[Start of Attachment]
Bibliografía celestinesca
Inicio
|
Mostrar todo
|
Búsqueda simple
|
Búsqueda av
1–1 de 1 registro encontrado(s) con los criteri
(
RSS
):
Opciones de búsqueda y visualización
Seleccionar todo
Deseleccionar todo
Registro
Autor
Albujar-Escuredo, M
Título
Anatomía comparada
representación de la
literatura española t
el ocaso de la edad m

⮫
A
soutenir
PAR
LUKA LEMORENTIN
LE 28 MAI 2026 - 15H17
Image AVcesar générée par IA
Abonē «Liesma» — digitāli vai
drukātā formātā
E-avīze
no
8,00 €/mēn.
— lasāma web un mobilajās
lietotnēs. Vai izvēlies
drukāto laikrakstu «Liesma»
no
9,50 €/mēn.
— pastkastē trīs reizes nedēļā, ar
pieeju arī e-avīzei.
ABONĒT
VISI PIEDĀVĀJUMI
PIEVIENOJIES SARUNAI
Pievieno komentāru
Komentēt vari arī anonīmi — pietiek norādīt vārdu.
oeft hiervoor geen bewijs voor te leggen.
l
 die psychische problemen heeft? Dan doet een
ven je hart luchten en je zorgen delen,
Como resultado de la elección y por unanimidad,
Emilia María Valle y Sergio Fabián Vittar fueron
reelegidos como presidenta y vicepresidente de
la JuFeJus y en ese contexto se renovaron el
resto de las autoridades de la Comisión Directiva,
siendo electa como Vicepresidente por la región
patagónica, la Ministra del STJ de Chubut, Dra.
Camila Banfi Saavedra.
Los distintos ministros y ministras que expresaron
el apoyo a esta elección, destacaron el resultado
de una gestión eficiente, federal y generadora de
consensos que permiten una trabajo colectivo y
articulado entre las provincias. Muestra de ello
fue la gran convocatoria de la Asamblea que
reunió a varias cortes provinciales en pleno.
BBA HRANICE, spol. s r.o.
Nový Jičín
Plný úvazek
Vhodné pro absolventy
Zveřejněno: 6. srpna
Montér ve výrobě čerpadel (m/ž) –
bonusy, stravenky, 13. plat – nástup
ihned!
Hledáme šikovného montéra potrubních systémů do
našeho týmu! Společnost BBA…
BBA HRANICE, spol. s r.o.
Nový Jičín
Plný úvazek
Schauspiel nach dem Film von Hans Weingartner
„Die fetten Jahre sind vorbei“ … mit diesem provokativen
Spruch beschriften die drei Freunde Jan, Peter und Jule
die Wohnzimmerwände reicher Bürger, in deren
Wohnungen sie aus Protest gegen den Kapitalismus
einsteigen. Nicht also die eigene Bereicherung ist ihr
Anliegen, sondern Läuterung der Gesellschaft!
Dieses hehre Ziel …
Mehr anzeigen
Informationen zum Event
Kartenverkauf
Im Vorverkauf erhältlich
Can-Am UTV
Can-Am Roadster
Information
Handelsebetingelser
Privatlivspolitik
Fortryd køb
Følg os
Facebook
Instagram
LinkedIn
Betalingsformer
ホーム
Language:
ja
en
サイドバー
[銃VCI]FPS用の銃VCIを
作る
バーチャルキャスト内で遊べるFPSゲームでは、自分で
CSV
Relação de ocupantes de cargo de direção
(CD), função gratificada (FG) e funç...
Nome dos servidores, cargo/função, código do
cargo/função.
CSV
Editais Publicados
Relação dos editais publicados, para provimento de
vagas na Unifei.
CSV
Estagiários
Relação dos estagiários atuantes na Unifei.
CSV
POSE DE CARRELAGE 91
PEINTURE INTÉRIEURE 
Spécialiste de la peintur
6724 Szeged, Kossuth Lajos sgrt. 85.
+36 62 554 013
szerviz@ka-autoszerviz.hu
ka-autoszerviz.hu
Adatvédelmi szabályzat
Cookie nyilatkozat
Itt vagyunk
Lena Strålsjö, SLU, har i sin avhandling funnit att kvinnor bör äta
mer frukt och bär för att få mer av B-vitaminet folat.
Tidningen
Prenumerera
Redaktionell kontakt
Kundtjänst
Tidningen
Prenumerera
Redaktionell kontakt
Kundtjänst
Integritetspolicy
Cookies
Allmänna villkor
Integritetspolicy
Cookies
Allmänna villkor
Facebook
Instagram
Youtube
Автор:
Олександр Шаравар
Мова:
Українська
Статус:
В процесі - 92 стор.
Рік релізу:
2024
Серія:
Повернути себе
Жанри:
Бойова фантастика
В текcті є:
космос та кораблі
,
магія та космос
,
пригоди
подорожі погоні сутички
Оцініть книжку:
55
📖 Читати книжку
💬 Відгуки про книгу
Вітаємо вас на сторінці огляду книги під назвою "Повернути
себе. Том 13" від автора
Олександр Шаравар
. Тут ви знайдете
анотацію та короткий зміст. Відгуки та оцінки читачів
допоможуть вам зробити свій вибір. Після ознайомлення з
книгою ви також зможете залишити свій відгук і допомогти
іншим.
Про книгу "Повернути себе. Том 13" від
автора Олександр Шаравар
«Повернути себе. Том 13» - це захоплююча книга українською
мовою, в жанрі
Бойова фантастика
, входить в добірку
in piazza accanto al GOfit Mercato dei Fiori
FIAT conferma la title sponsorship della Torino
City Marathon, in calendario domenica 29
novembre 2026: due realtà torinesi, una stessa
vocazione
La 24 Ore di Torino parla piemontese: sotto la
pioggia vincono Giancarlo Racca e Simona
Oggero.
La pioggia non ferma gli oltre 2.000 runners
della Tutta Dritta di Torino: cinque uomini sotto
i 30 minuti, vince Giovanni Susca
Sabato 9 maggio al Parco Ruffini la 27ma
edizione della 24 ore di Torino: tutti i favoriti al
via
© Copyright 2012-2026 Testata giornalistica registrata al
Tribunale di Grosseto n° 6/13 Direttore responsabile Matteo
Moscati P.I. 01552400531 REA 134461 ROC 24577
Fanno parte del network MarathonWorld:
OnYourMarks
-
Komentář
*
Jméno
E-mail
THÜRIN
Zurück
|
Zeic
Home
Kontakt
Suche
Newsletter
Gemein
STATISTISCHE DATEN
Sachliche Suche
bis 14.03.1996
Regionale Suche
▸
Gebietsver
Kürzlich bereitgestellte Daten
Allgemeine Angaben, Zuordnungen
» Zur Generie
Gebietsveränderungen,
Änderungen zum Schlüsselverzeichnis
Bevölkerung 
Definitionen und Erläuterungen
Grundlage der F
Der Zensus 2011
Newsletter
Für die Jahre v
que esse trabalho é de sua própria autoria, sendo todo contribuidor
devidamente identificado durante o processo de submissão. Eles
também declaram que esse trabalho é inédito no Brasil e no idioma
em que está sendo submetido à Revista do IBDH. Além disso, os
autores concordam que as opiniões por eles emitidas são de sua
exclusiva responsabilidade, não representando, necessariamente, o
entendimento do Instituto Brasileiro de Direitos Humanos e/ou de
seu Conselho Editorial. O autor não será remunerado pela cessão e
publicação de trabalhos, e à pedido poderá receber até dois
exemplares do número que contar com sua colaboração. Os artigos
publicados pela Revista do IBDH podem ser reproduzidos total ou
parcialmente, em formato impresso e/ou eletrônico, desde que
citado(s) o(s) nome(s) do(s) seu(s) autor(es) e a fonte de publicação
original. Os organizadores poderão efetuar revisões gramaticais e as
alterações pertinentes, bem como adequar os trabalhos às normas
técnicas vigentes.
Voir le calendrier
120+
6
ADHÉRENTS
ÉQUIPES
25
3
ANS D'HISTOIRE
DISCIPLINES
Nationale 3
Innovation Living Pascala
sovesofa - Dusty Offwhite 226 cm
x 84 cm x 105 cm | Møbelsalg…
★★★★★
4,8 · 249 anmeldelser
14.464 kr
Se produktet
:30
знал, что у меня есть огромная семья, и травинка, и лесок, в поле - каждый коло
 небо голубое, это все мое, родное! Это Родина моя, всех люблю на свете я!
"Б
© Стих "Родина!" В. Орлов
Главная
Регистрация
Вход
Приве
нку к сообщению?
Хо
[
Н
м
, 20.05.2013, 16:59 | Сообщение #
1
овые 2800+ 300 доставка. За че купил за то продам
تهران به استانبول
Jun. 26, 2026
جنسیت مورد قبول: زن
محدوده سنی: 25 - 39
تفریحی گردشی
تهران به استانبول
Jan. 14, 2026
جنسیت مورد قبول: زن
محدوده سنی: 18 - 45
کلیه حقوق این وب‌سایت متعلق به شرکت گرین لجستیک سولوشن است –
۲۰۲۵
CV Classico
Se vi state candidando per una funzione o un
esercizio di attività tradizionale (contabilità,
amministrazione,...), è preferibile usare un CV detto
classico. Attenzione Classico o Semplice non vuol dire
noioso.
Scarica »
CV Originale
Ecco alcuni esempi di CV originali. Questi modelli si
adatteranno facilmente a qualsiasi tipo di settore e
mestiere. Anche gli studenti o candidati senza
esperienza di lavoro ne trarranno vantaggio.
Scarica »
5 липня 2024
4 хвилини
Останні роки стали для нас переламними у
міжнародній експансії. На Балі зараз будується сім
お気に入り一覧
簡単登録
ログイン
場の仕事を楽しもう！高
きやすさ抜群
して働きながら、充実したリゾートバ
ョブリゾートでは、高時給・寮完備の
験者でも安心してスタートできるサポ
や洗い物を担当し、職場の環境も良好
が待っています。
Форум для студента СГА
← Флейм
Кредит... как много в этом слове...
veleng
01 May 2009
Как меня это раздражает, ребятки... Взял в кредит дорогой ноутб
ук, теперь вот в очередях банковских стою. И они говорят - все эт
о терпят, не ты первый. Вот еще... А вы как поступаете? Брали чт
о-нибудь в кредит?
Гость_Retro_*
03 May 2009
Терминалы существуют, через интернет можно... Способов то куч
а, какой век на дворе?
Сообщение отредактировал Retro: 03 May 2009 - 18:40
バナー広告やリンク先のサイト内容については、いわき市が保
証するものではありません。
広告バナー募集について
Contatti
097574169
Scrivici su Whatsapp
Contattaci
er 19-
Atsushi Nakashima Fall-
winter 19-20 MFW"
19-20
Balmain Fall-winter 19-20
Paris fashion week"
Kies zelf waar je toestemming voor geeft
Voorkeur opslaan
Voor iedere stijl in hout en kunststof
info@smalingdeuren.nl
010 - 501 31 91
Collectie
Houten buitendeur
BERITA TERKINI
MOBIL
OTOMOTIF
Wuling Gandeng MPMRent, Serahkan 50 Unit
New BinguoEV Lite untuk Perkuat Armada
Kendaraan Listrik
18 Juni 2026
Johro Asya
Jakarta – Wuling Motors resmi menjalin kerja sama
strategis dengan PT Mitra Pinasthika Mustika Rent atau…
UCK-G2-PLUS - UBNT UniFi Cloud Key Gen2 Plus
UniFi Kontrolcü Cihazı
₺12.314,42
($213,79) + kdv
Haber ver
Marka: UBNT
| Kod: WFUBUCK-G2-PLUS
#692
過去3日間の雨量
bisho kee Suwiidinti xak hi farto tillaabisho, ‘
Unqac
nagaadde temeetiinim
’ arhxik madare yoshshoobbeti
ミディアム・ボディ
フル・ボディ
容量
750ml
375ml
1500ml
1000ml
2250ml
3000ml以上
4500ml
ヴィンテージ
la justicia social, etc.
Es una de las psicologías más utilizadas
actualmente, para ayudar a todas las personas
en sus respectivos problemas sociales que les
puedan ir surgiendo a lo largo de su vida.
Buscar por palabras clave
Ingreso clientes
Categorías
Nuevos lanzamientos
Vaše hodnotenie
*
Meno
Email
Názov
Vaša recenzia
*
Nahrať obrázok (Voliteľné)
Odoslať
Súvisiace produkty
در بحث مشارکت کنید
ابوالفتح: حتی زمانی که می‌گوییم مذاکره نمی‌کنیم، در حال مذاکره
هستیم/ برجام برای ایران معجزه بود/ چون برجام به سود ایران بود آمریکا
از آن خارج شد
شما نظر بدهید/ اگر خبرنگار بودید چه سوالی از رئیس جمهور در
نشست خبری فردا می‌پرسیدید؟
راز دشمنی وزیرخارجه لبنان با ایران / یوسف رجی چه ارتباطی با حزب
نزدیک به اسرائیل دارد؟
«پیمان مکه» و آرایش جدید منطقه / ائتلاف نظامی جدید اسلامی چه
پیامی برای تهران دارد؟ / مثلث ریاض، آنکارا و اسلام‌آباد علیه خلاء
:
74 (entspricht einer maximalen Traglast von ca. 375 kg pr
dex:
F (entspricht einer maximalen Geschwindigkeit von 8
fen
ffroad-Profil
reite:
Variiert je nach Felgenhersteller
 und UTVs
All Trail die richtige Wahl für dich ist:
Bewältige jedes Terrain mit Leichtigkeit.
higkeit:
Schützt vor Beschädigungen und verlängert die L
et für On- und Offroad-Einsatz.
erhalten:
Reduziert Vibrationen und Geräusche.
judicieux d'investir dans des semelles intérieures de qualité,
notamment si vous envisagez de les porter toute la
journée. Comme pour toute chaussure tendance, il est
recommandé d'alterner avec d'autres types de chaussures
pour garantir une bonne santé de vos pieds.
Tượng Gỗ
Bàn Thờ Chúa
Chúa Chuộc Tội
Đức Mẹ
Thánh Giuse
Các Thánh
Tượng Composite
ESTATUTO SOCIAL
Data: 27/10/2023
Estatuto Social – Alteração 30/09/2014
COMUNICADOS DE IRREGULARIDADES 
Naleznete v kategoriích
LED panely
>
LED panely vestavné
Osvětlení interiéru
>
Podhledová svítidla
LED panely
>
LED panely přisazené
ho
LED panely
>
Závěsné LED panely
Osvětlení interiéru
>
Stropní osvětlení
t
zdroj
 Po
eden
[End of Attachment]
TASK STATEMENT
Wherever the word "Повернути" appears in the listing above, copy the whole line.

WRITTEN ANSWER
Повернути себе
Вітаємо вас на сторінці огляду книги під назвою "Повернути
Про книгу "Повернути себе. Том 13" від
«Повернути себе. Том 13» - це захоплююча книга українською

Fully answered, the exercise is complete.